Author: Florian Hahn (fhahn)

Changes

Back-ports additional tests (eb9febb4a6b0, dc697de12792), refactoring (43c9c14577db) and functional change (18f1369297f4) in a single PR.

#114990 allowed more aggressive tail duplication for computed-gotos in both pre- and post-regalloc tail duplication.

In some cases, performing tail-duplication too early can lead to worse results, especially if we duplicate blocks with a number of phi nodes.

This is causing a ~3% performance regression in some workloads using Python 3.12.

This patch updates TailDup to delay aggressive tail-duplication for computed gotos to after register allocation.

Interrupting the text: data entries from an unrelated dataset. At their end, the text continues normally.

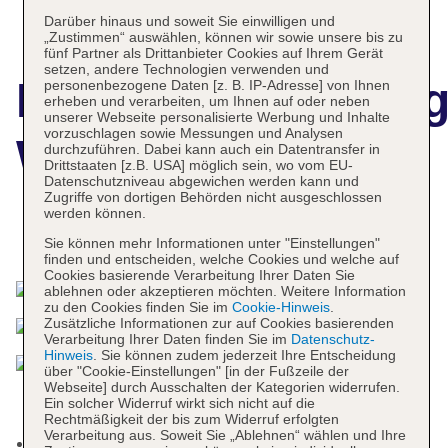
Darüber hinaus und soweit Sie einwilligen und
„Zustimmen“ auswählen, können wir sowie unsere bis zu
fünf Partner als Drittanbieter Cookies auf Ihrem Gerät
setzen, andere Technologien verwenden und
Hotelbeschreibun
personenbezogene Daten [z. B. IP-Adresse] von Ihnen
erheben und verarbeiten, um Ihnen auf oder neben
unserer Webseite personalisierte Werbung und Inhalte
vorzuschlagen sowie Messungen und Analysen
W Maldives
durchzuführen. Dabei kann auch ein Datentransfer in
Drittstaaten [z.B. USA] möglich sein, wo vom EU-
Datenschutzniveau abgewichen werden kann und
Zugriffe von dortigen Behörden nicht ausgeschlossen
werden können.
Das bietet Ihre Unterkunft
Sie können mehr Informationen unter "Einstellungen"
finden und entscheiden, welche Cookies und welche auf
Cookies basierende Verarbeitung Ihrer Daten Sie
ablehnen oder akzeptieren möchten. Weitere Information
zu den Cookies finden Sie im
Cookie-Hinweis
.
Zusätzliche Informationen zur auf Cookies basierenden
Verarbeitung Ihrer Daten finden Sie im
Datenschutz-
Hinweis
. Sie können zudem jederzeit Ihre Entscheidung
über "Cookie-Einstellungen" [in der Fußzeile der
Webseite] durch Ausschalten der Kategorien widerrufen.
Ein solcher Widerruf wirkt sich nicht auf die
Rechtmäßigkeit der bis zum Widerruf erfolgten
Verarbeitung aus. Soweit Sie „Ablehnen“ wählen und Ihre
Check-in Zeit ab 15:00 Uhr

This means we can keep the non-duplicated version for a bit longer throughout the backend, which should reduce compile-time as well as allowing a number of optimizations and simplifications to trigger before drastically expanding the CFG.

For the case in #106846, I get the same performance with and without this patch on Skylake.

PR: #150911


Patch is 22.42 KiB, truncated to 20.00 KiB below, full version: https://github.com/llvm/llvm-project/pull/151680.diff

5 Files Affected:

  • (modified) llvm/include/llvm/CodeGen/MachineBasicBlock.h (+5-4)
  • (modified) llvm/lib/CodeGen/TailDuplicator.cpp (+11-7)
  • (added) llvm/test/CodeGen/AArch64/late-taildup-computed-goto.ll (+143)
  • (renamed) llvm/test/CodeGen/X86/early-tail-dup-computed-goto.mir (+23-21)
  • (added) llvm/test/CodeGen/X86/late-tail-dup-computed-goto.mir (+128)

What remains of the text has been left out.